Alzheimer’s Association grants $8M to Harvard researcher

The largest grant ever provided by the Alzheimer’s Association has been given to Reisa Sperling, MD, a professor of neurology at Harvard Medical School in Boston, to fund its Longitudinal Evaluation of Amyloid Risk and Neurodegeneration (LEARN) study.

The Alzheimer’s Association announced earlier this month that the $8 million award would support four years of research involved in the LEARN Alzheimer’s studies. The LEARN study is an offshoot of the Anti-Amyloid Treatment in Asymptomatic Alzheimer’s Disease (A4) trial.

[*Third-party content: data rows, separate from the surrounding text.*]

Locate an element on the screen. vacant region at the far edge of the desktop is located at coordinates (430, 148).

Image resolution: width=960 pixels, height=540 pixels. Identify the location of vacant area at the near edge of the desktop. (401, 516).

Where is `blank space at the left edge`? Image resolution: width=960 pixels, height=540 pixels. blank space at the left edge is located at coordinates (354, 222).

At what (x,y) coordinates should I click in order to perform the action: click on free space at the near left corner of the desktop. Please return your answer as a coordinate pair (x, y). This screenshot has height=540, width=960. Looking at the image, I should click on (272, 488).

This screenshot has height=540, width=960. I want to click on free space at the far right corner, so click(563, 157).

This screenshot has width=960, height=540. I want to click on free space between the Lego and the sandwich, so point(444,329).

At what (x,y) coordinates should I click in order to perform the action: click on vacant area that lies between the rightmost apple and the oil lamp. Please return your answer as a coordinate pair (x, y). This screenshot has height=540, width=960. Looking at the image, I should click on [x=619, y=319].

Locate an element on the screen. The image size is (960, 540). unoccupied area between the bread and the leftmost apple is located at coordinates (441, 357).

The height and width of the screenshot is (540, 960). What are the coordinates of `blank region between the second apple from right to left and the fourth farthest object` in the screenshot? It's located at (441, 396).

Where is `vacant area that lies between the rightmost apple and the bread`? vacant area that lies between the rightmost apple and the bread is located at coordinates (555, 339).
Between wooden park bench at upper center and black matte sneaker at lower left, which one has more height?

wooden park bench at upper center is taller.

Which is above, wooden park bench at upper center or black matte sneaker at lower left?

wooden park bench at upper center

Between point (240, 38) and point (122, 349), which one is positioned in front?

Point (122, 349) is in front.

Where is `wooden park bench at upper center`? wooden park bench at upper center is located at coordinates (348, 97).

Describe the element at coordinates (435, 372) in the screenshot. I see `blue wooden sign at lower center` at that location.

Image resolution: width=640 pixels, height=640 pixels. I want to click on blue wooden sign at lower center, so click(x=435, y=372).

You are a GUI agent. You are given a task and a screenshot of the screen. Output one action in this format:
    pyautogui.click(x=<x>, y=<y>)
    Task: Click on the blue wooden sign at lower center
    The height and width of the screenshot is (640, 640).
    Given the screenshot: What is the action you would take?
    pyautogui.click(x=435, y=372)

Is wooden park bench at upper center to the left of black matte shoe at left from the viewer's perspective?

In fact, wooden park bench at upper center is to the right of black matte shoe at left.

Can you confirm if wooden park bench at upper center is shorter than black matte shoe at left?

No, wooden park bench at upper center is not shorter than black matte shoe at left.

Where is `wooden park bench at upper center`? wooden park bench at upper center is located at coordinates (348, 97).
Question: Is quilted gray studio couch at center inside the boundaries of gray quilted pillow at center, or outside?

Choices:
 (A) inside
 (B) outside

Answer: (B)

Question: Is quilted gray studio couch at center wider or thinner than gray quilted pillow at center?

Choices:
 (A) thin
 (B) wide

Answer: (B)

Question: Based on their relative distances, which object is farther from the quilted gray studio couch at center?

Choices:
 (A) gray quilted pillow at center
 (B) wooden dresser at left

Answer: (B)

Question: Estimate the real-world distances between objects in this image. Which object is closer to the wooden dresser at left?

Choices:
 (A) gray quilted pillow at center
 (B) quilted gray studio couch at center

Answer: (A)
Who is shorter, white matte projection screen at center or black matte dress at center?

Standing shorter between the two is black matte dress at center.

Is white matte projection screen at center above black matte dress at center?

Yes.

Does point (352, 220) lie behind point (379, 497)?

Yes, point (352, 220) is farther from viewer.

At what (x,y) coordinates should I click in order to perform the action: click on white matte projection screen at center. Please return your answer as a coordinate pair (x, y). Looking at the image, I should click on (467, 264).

Sperling, one of the lead researchers in the trial, also directs the Center for Alzheimer Research and Treatment at Brigham and Women’s Hospital and Massachusetts General Hospital in Boston.

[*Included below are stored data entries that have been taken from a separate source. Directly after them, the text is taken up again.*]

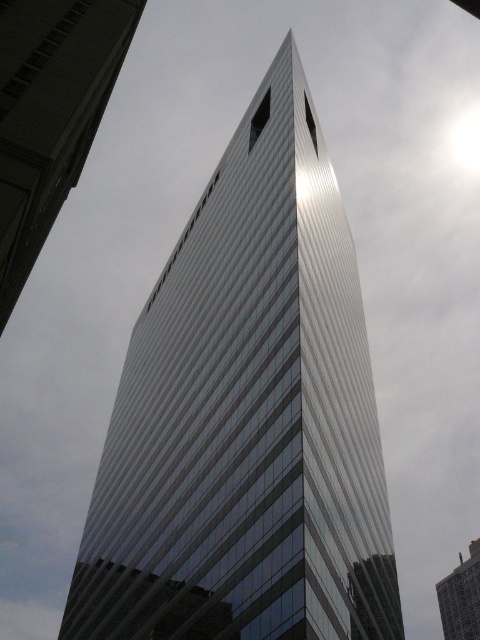 Question: Is white glass building at center to the left of white glass tower at center from the viewer's perspective?

Choices:
 (A) no
 (B) yes

Answer: (B)

Question: Is white glass building at center above white glass tower at center?

Choices:
 (A) yes
 (B) no

Answer: (A)

Question: Which object appears farthest from the camera in this image?

Choices:
 (A) white glass tower at center
 (B) white glass building at center
 (C) sleek silver skyscraper at center

Answer: (A)

Question: Does white glass building at center appear on the right side of white glass tower at center?

Choices:
 (A) yes
 (B) no

Answer: (B)

Question: Which point is closer to the camera taking this photo?

Choices:
 (A) (38, 26)
 (B) (454, 582)
 (C) (80, 596)

Answer: (A)

Question: Which object is farther from the camera taking this photo?

Choices:
 (A) white glass tower at center
 (B) sleek silver skyscraper at center
 (C) white glass building at center

Answer: (A) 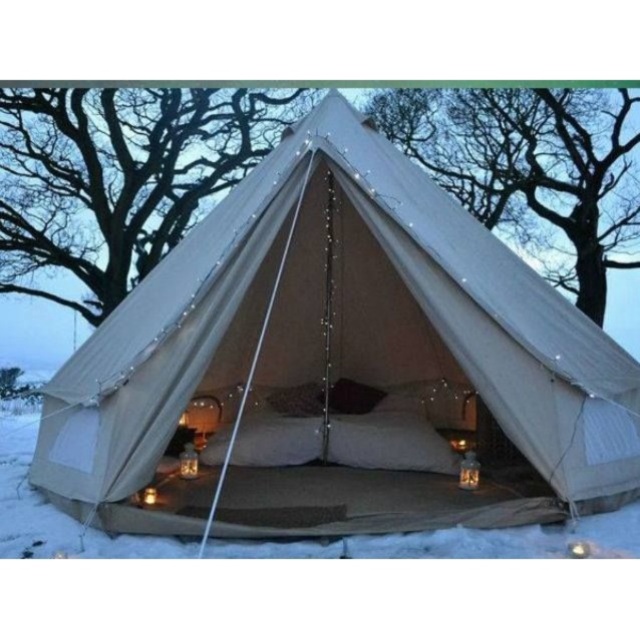 Question: Which of the following is the closest to the observer?

Choices:
 (A) beige canvas tent at center
 (B) white soft snow at center

Answer: (B)

Question: Observing the image, what is the correct spatial positioning of beige canvas tent at center in reference to white soft snow at center?

Choices:
 (A) above
 (B) below

Answer: (A)

Question: Which point is closer to the camera?

Choices:
 (A) (552, 426)
 (B) (19, 422)

Answer: (A)

Question: Is beige canvas tent at center to the right of white soft snow at center from the viewer's perspective?

Choices:
 (A) no
 (B) yes

Answer: (B)

Question: Does beige canvas tent at center have a lesser width compared to white soft snow at center?

Choices:
 (A) no
 (B) yes

Answer: (B) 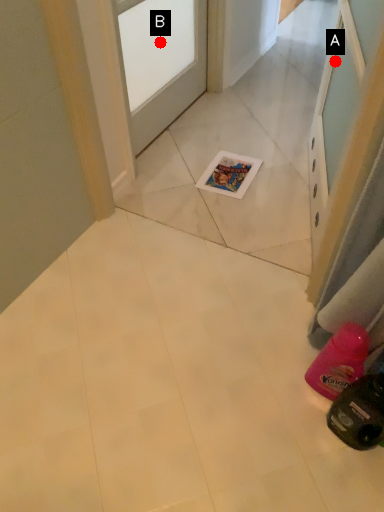 Question: Two points are circled on the image, labeled by A and B beside each circle. Which point is closer to the camera?

Choices:
 (A) A is closer
 (B) B is closer

Answer: (A)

“The Alzheimer's Association's goal with this award, with our colleagues at A4, is to jump-start the development of new detection methods, treatments and prevention strategies for Alzheimer's disease and other dementias,” said Maria Carrillo, PhD, Alzheimer's Association vice president of medical and scientific relations, in a release. “These groundbreaking studies may help us distinguish people with normal cognition in the general population who are at highest risk to eventually develop Alzheimer's, and identify treatments – and when best to administer them - to slow or prevent this terrible disease.

The grant was made possible by a donation from a private family foundation in the association’s Zenith Society involved in the biggest gifts afforded for Alzheimer's research.

“With this $8 million venture, the Alzheimer's Association is continuing our leadership and leveraging a unique opportunity to build an expansion study onto the clinical infrastructure of the A4 Study and magnify the impact of our investment, and A4's,” added Carrillo. “For example, we may eventually be able to develop Alzheimer's risk profiles – similar to the Framingham Heart Risk profiles – to help determine if and under what circumstances early screening may be appropriate.”